_Exercise description_: Wherever the string "августа" shows up in the material below, copy that line.

_Materials provided_:
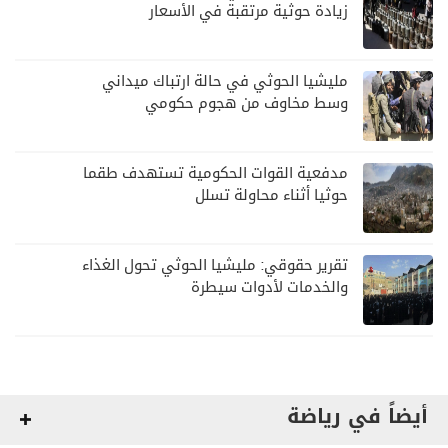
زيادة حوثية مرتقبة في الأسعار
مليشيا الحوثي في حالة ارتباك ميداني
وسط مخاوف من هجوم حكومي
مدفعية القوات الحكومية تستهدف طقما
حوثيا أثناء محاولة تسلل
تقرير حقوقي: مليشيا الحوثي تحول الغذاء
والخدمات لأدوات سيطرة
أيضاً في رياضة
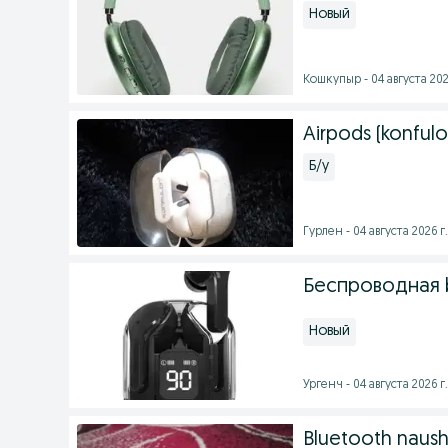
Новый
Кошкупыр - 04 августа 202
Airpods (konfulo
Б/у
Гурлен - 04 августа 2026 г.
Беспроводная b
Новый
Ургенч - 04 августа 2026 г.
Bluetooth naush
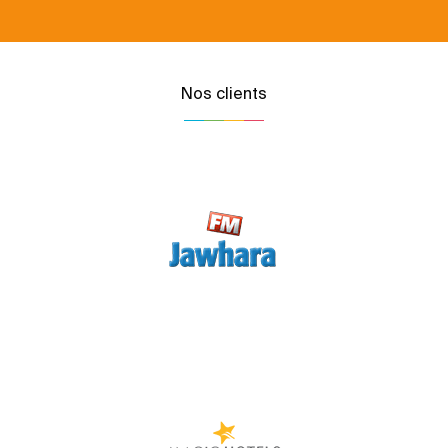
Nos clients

* * *

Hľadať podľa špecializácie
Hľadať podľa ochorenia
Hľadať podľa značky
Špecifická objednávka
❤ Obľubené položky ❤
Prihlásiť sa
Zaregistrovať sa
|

_Answer section_:
Кошкупыр - 04 августа 202
Гурлен - 04 августа 2026 г.
Ургенч - 04 августа 2026 г.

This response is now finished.